At the same time, the French minister said there is “no question” of canceling Greece's debt – which stands at about €315 billion (US$356 billion), or 175 percent of the country’s GDP. He noted that Varoufakis “understood” that any costs in that scenario would simply be “shifted” from the Greek taxpayers to those elsewhere in the EU.
Sapin also promised that France would help Greece – which has one of the lowest tax collection rates in the Western world – reform its tax system.
“This will help restore Greece's credibility and fiscal balance,” assured the French politician.
— Rayhan Latif (@rayhanlatif) February 1, 2015
In turn, the Greek minister said that his country – which has barely been balancing the budget, even under the austerity regime of the previous government – will not borrow more money for the foreseeable future.
“It isn't that we don't need the money, we are desperate. For the last five years, Greece has been living for the next loan tranche. We have resembled drug addicts craving the next dose. What this government is all about is ending the addiction,” said Varoufakis, adding that Athens would go “cold turkey.”

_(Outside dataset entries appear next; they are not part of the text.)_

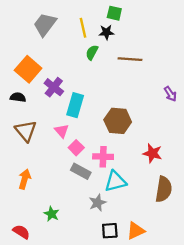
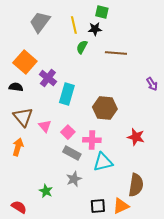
pink triangle: (62, 131) -> (45, 126), moved
orange arrow: (25, 179) -> (18, 147), moved
brown semicircle: (164, 189) -> (136, 185), moved
gray star: (98, 203) -> (74, 179), moved

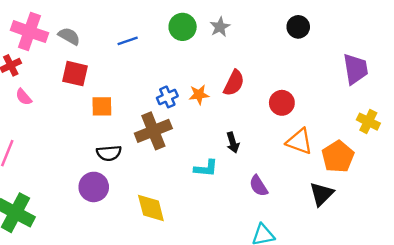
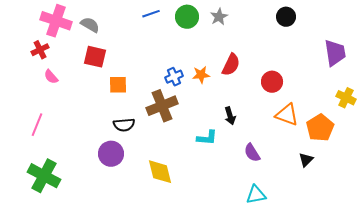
blue line: (128, 41) -> (151, 14), moved
black triangle: (322, 194) -> (306, 160), size x0.7

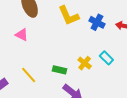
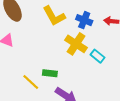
yellow cross: (85, 63) -> (76, 44), moved, size x1.5
yellow line: (29, 75) -> (31, 82), moved

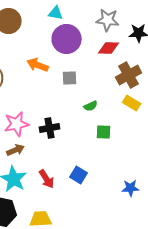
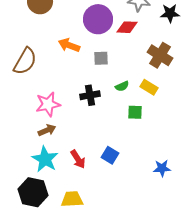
red diamond: (109, 48) -> (127, 27), moved
brown cross: (129, 75) -> (160, 55), turned -30
yellow rectangle: (132, 103) -> (149, 87), moved
black cross: (50, 128) -> (90, 95), moved

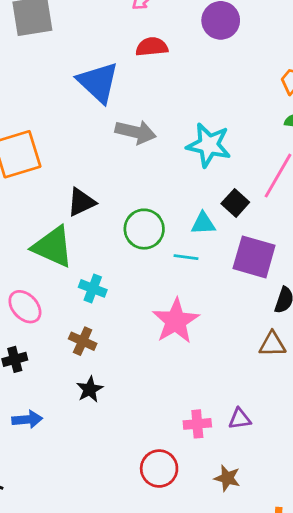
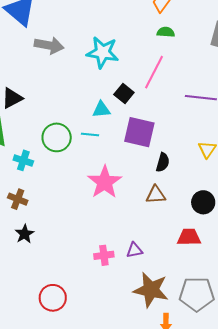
green circle: (144, 229) -> (57, 137), moved
pink star: (176, 321) -> (105, 182), moved
red circle: (159, 469) -> (53, 298), moved
brown star: (227, 478) -> (151, 290), moved, size x1.8

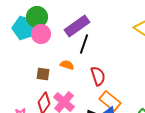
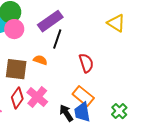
brown square: (43, 74) -> (16, 69), size x1.6
red semicircle: (98, 76) -> (86, 63), moved

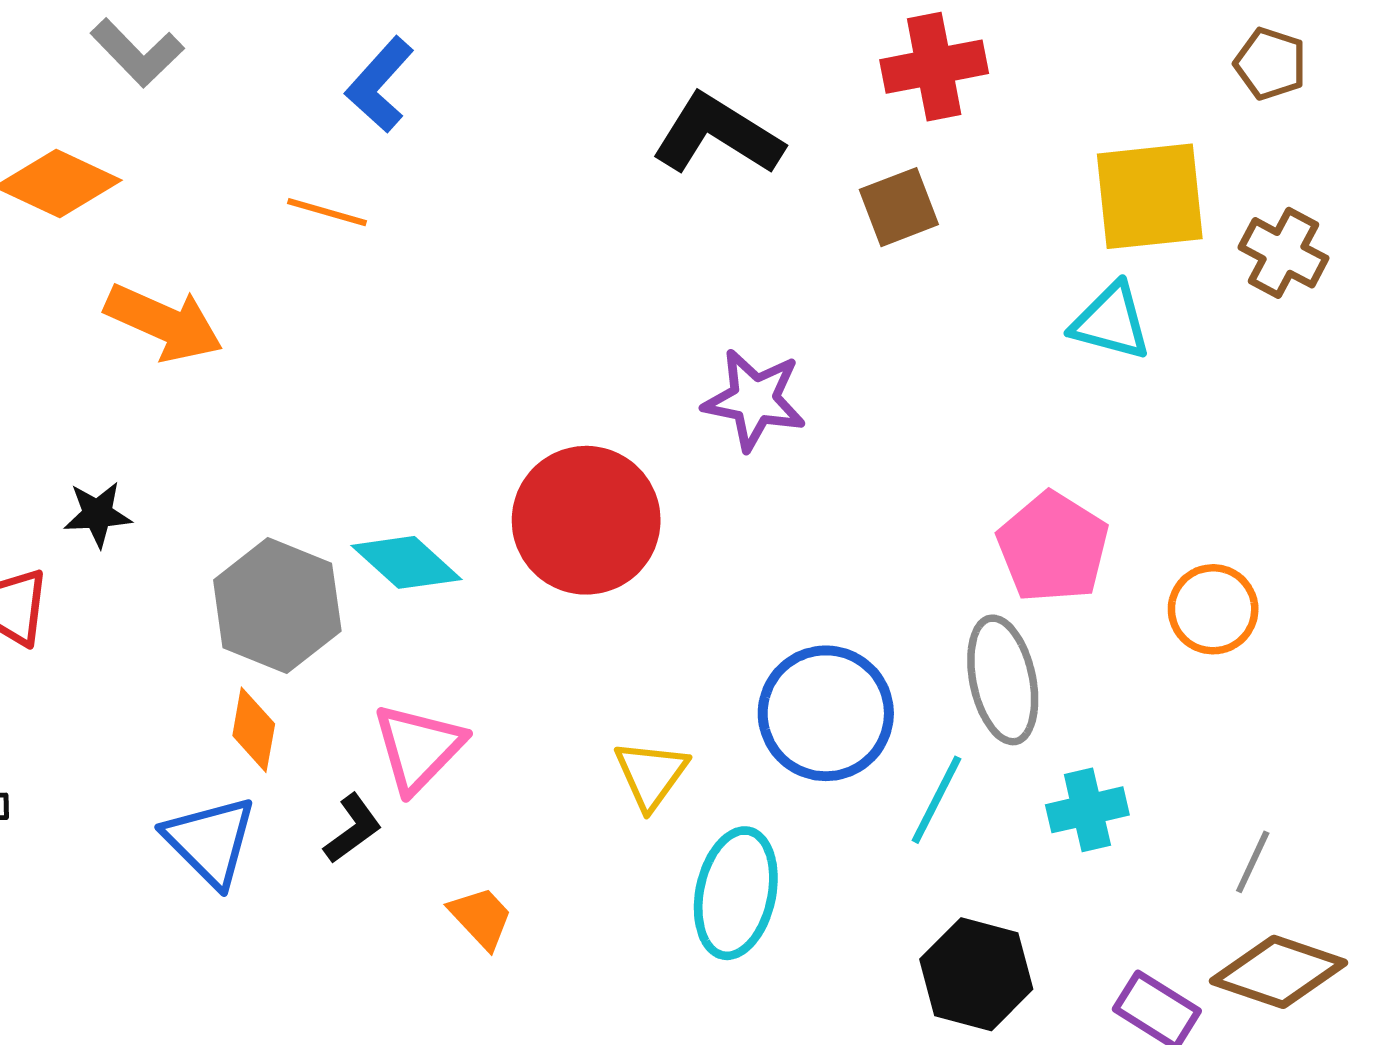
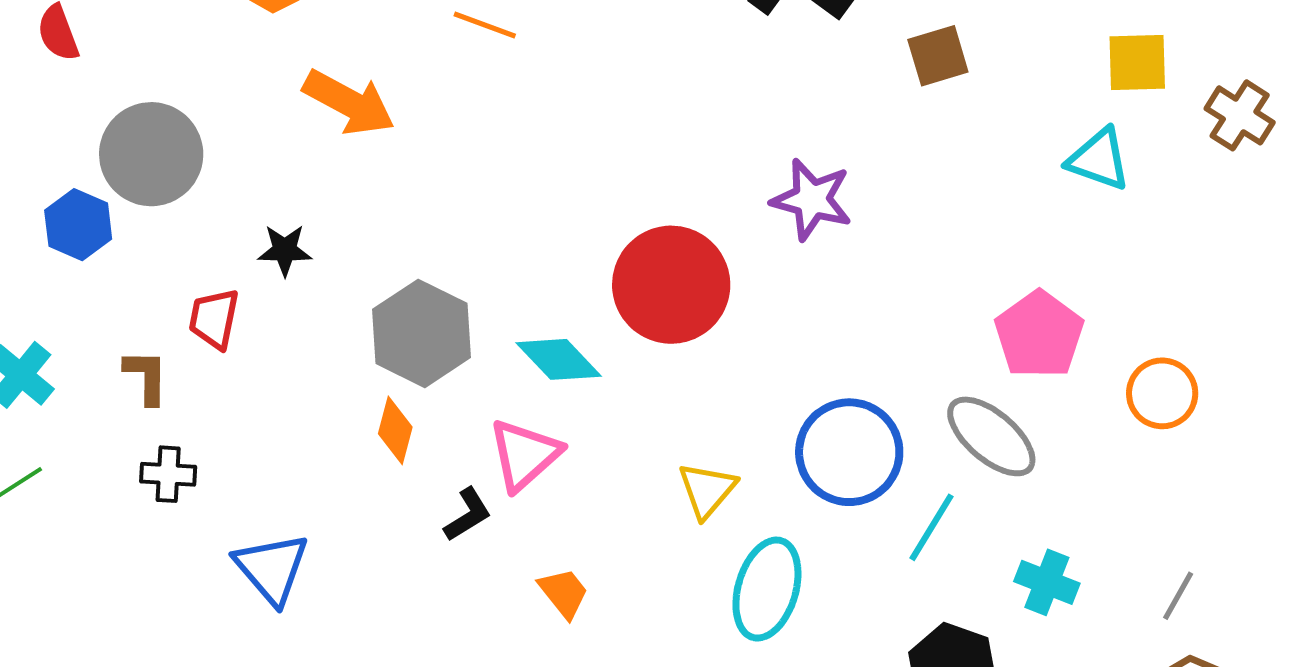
yellow square: (1150, 196) -> (1137, 63), size x0.7
cyan diamond: (407, 562) -> (559, 359), moved
gray ellipse: (1003, 680) -> (991, 436), turned -42
cyan cross: (1087, 810) -> (1047, 582), moved, turned 30
blue triangle: (210, 841) -> (272, 568), moved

A charismatic Greek-Australian academic with no previous experience in frontline politics, Varoufakis is seeking a roughly 50 percent haircut on Greece's so-called “bailout debt,” which currently stands at €240 billion ($271 billion). The rescue that Greece now wants to renegotiate was opened back in 2010, in order to restructure the country’s debts and avoid a financial meltdown.

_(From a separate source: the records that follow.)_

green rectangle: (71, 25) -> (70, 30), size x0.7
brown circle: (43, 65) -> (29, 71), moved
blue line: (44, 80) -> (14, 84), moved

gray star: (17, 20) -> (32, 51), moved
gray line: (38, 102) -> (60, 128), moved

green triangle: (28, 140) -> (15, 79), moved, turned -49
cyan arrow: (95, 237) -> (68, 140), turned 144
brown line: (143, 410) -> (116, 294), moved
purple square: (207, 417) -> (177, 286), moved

Athens needs until the end of the month to prepare its initial proposals, Varoufakis said. Reaching a realistic agreement could take another six weeks, he added.
Varoufakis’ strategy has been to avoid negotiations with the Troika – the European Central Bank (ECB), European Commission (EC), and the International Monetary Fund (IMF) – which has overseen previous Greek bailout tranches, and has demanded structural reforms in return for more funds.
After meeting with US Secretary of the Treasury Jack Lew, Varoufakis will now travel to London, and then onto Rome. He is also eager to “soon” visit Berlin, where he faces the stiffest test from German politicians who do not want to disappoint an electorate which demands that no more concessions are made to Greece.